Wrong. Marrieds receive FAR more incentives than any single person with or without government breaks. No one divorces "for the money."

Things change and people change, and reasons for being married change. It's not my position to moralize over someone else's decision to leave. Or stay.
 
where I've seen more divorces in recent years is with couples who have been married for DECADES and they are seeing tremendous economic challenges. in all the cases i'm familiar with it seemed all was well, no major transgressions on either partner's part but when one or both retired or in the case of the pandemic they shifted to both being at home together all day/every day-they came to the realization that they had very little in common and while all was well when it was just mornings/evenings/weekends and vacation weeks spent together they could not handle full 24/7. the economic fallout is their entire later life financial planning has been based on shared sources of income (pensions/ss/401 k's...) and expenses. many had homes paid off and planned to downsize to supplement (or had already downsized) but they are finding that even if everything is split right down the middle-it costs more for 2 single households than 1 dual. the homes inevitably get sold and then they are faced with both the sticker shock of housing and the sheer lack. factor in not realizing how much was saved each month by virtue of being on a spouse's health insurance vs. paying for it as an individual (even with an employer based plan) and they are experiencing a major financial downturn with few to no years to adjust and rebuild.
Yes there is that.
 
Our government entitlements also financially rewards single motherhood over married couples and this has also led to the break down of our nuclear families imho.

If a woman is choosing to stay single for government benefits (food stamps, welfare, etc) they aren’t even getting married in the first place. No one is divorcing because they’d rather stand in the welfare line.

It is not more financially viable to be divorced getting benefits than it is to be married with two incomes.
 
Does anyone else think the divorce rate is too high?
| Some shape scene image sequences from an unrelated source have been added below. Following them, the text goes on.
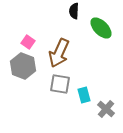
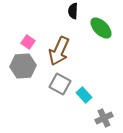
black semicircle: moved 1 px left
brown arrow: moved 2 px up
gray hexagon: rotated 25 degrees counterclockwise
gray square: rotated 20 degrees clockwise
cyan rectangle: rotated 28 degrees counterclockwise
gray cross: moved 2 px left, 9 px down; rotated 24 degrees clockwise
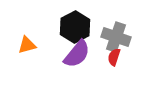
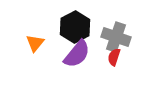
orange triangle: moved 8 px right, 2 px up; rotated 36 degrees counterclockwise
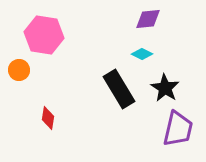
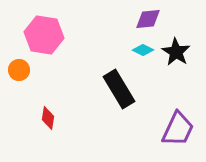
cyan diamond: moved 1 px right, 4 px up
black star: moved 11 px right, 36 px up
purple trapezoid: rotated 12 degrees clockwise
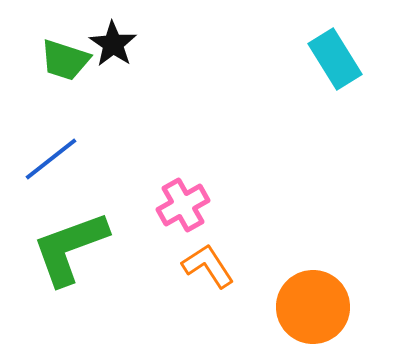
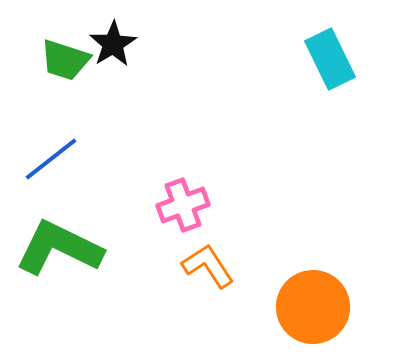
black star: rotated 6 degrees clockwise
cyan rectangle: moved 5 px left; rotated 6 degrees clockwise
pink cross: rotated 9 degrees clockwise
green L-shape: moved 11 px left; rotated 46 degrees clockwise
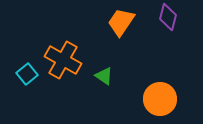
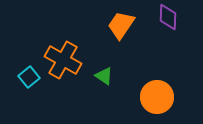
purple diamond: rotated 12 degrees counterclockwise
orange trapezoid: moved 3 px down
cyan square: moved 2 px right, 3 px down
orange circle: moved 3 px left, 2 px up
According to this site, 40-50% of first marriages end in divorce and 60-67% of second marriages do so.

Can/should anything be done to make more "successful" marriages? If so, what? Or just "nope, keep things as they are"?

If you provide some kind of incentive (financial?) to be married, would people stay in bad marriages just because of the incentive?
Should there a waiting period (6 months? a year? longer?) between getting a marriage license and a wedding?
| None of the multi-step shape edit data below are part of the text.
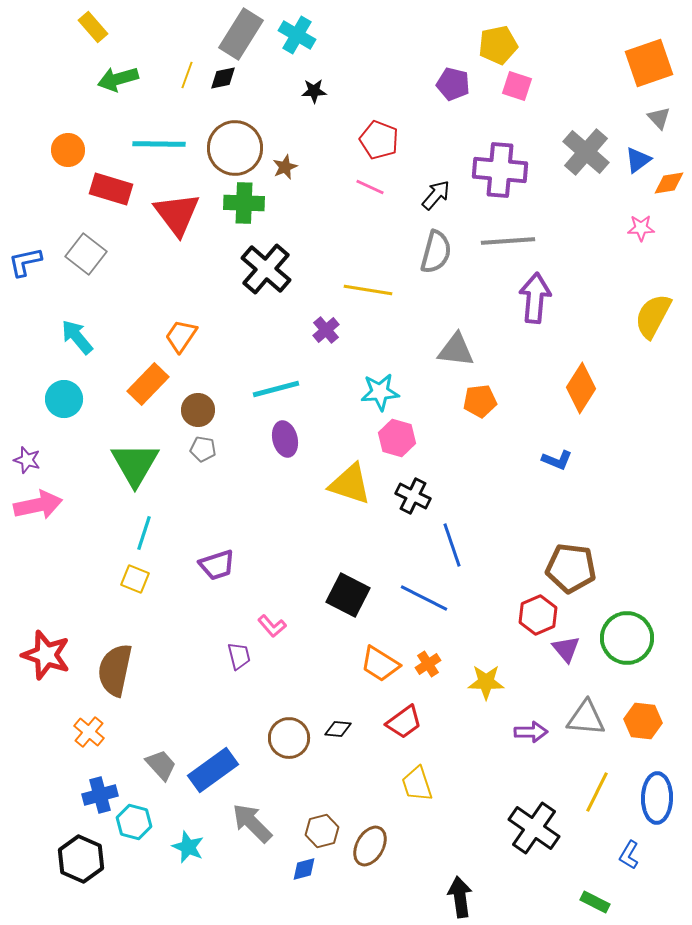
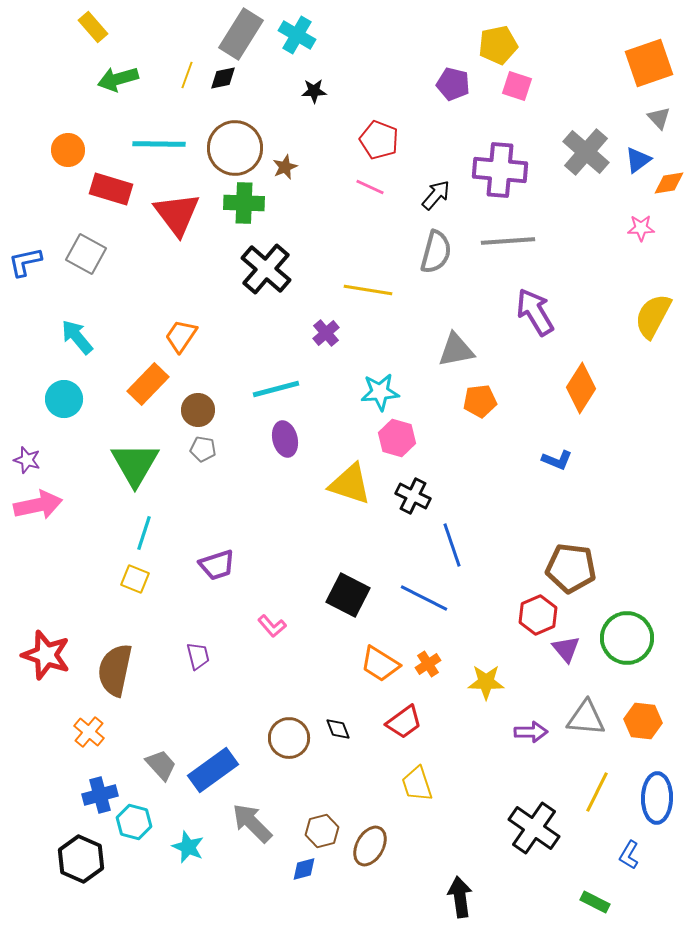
gray square at (86, 254): rotated 9 degrees counterclockwise
purple arrow at (535, 298): moved 14 px down; rotated 36 degrees counterclockwise
purple cross at (326, 330): moved 3 px down
gray triangle at (456, 350): rotated 18 degrees counterclockwise
purple trapezoid at (239, 656): moved 41 px left
black diamond at (338, 729): rotated 64 degrees clockwise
I'm torn. I don't want people to stay in bad marriages, but at the same time, I do think it's better (especially if there are kids) for couples to stay together.

Thoughts?

Oh, and this is a spin off to the Hannity thread where the bride's(?) three previous marriages were brought up.
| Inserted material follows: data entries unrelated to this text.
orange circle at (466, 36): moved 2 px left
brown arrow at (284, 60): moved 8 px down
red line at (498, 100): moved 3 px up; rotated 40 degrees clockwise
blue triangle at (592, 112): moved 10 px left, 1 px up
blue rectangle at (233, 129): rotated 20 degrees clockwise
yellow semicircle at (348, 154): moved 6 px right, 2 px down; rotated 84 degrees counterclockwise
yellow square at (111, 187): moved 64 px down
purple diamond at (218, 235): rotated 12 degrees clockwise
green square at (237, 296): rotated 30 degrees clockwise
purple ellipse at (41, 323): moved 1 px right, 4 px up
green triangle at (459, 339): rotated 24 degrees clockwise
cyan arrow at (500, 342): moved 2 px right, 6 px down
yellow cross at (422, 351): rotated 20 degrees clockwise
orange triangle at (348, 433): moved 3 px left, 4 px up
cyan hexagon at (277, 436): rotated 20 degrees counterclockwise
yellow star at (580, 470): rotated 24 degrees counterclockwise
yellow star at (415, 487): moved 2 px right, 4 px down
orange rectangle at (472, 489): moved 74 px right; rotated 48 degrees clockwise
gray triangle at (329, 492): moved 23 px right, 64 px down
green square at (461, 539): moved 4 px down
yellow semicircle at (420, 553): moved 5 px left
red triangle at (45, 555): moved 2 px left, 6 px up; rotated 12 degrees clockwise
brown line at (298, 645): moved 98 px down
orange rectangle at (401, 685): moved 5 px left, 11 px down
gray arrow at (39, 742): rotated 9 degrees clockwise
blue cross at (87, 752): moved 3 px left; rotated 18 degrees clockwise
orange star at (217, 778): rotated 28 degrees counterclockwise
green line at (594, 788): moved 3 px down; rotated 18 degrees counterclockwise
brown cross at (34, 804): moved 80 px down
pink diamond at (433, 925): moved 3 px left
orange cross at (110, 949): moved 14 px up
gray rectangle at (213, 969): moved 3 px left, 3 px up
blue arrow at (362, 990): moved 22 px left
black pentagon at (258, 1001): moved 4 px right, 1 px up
Having grown up in a country where divorce was illegal, my country has suffered greatly from people not people allowed to divorce. People should not be forced to stay married, it does so much harm to everyone. Divorce became legal in Ireland in 1995 but the effects of it being illegal still resonate in Irish culture and society.
 
the nuclear family is good for society, this has been proven over and over. Rampant divorce kills the nuclear family and degrades society in the process.

It should not be more financially viable to be a single mother, than living in a nuclear family with the father in the home. Our policies have lead to this degradation of the family in America.
Other than not paying taxes what is the financial benefit. Most single parents I know struggle.

The nuclear family is extremely important for a healthy society. I don’t even get how that’s an argument.